Features | March 22, 2016 | By:

Blue Peak Tents of West Chicago, Ill., installed one of Aztec Tents’ Tidewater tents for a lakeside wedding in Oakbrook, Ill. Lighting effects included a leaf pattern and pin spots bouncing off numerous crystal chandeliers over the dance floor.
Blue Peak Tents of West Chicago, Ill., installed one of Aztec Tents’ Tidewater tents for a lakeside wedding in Oakbrook, Ill. Lighting effects included a leaf pattern and pin spots bouncing off numerous crystal chandeliers over the dance floor.

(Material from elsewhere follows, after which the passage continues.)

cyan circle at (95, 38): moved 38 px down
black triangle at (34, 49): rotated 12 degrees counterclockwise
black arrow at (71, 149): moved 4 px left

Martha Stewart has shown brides how to personalize their special day with everything from photo cakes and DIY paper fans. All of those romantic wedding photo spreads in her magazine also helped to popularize sailcloth tents.

Sperry Tents Seacoast in New Hampshire introduced sailcloth tents for weddings in the early 2000s. When Stewart showcased them in her magazine, they “caught on like wildfire,” says John Fuchs, general manager, special events for Anchor Industries Inc. in Evansville, Ind.

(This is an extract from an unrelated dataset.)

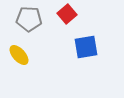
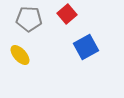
blue square: rotated 20 degrees counterclockwise
yellow ellipse: moved 1 px right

“Our customers have been telling us for the past year that sailcloth tents are quickly becoming a favorite for weddings,” he says. “The translucent tops glow, and you can do very dramatic things.” Part of the drama, he notes, comes from the ability to vary peak heights.

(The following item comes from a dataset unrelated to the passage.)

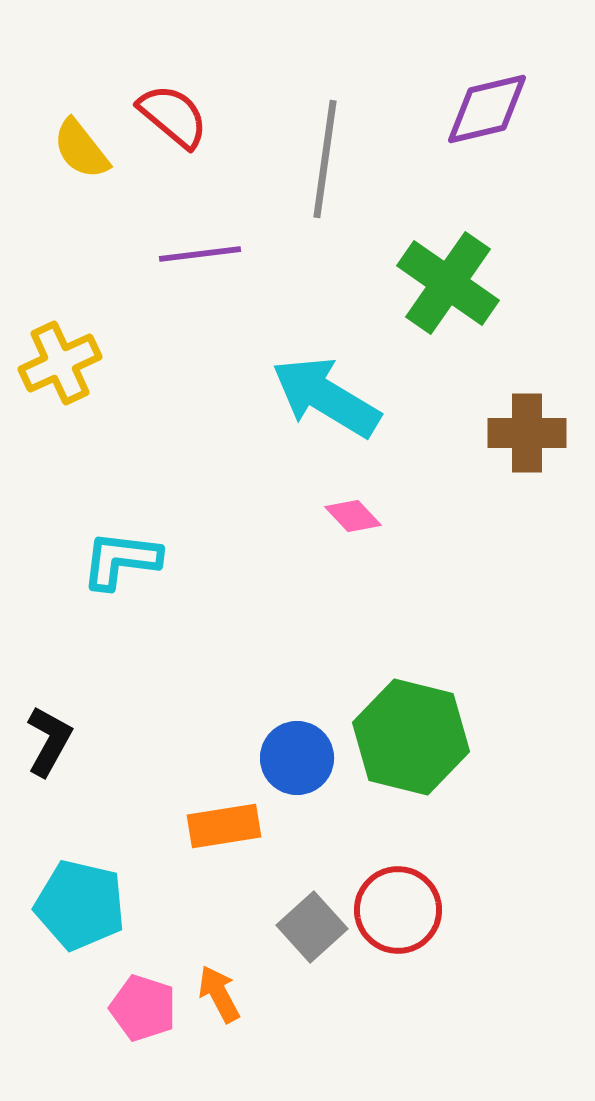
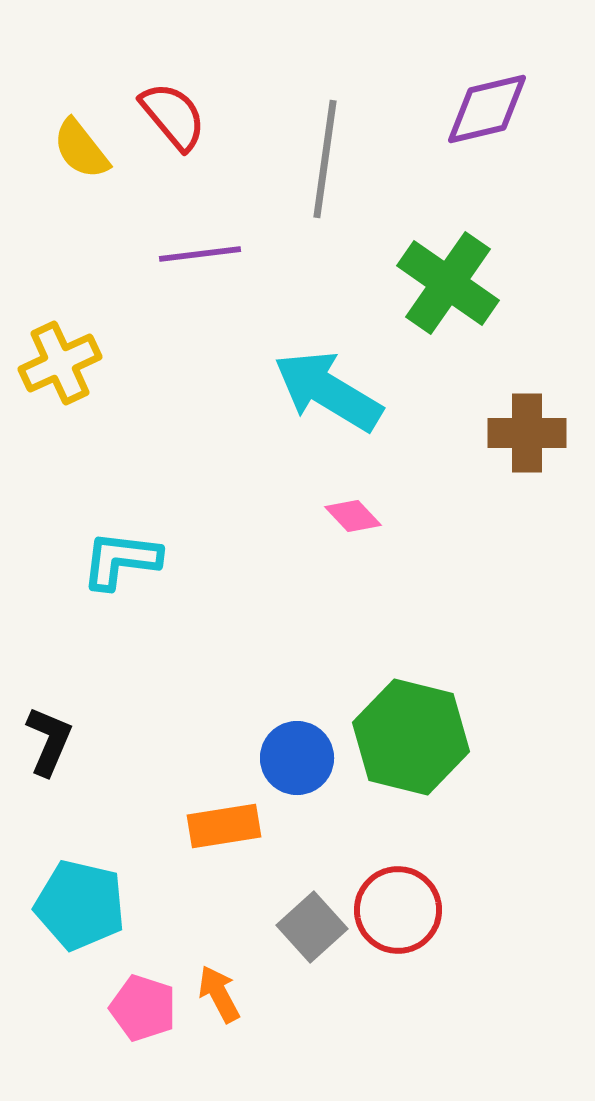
red semicircle: rotated 10 degrees clockwise
cyan arrow: moved 2 px right, 6 px up
black L-shape: rotated 6 degrees counterclockwise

“Sailcloth tents have brought back an aesthetic of the form of the tent and the natural beauty of light,” says Alex Kouzmanoff, vice president of Aztec Tents in Torrance, Calif. “Go on Pinterest and search under ‘wedding tent ideas’ and you will see amazing images that brides look at and say, ‘I want that for my wedding.’”

Kouzmanoff notes that sailcloth tents have led to complementary “rustic, shabby chic” decor. That may include unpolished wood tables with mismatched chairs, wine barrels and poles made from wood or from aluminum disguised to look like wood.

Tommy Wilson, director of special events for All Occasions Event Rental in Cincinnati, Ohio, says sailcloth tents “lend themselves to a farm or coastal style.” His company bought one in 2013 and now has three: two with wood poles and one with wood grain-finished aluminum poles.

“We have seen a steady increase in demand as they have become more popular on Pinterest,” he says. “We still do a lot of high-peak tension tents, which is a somewhat similar style, but the sailcloth is unique in that it has a transparent top, round ends, and wood or wood-finish poles. It’s just a softer, more romantic feel.”

Classic Event & Tent Rentals of Inglewood, Calif., has half a dozen sailcloth tents and rents them often, especially in California’s premier wine region, where romantic vineyard weddings are common.

“Napa is a good market for us,” says Keith Krzeminski, vice president of strategic accounts. “The sailcloth tent is more of a party tent than an exhibition tent. It’s a look that hasn’t been around for a long time. Pinterest, Facebook, and other social media have driven the sailcloth-tent market.

“From a rental perspective, they are a great product,” he continues. “People are willing to pay a premium for a new product with a stylish feel.”